• Dataset records:
##############################

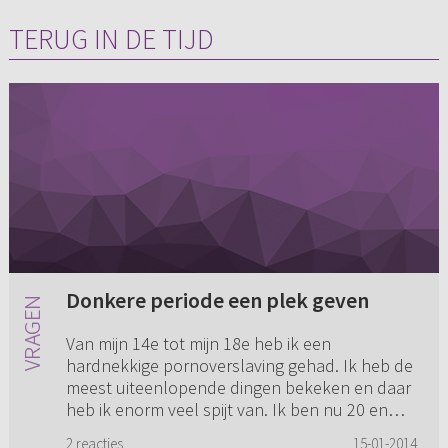
TERUG IN DE TIJD
Donkere periode een plek geven
Van mijn 14e tot mijn 18e heb ik een
hardnekkige pornoverslaving gehad. Ik heb de
meest uiteenlopende dingen bekeken en daar
heb ik enorm veel spijt van. Ik ben nu 20 en
totaal bevrijd. Ik heb mijn zo...
2 reacties
15-01-2014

##############################

• Task prompt:
Of all the lines in the data above, show only those that hold the word "mijn".

• Answer:
Van mijn 14e tot mijn 18e heb ik een
totaal bevrijd. Ik heb mijn zo...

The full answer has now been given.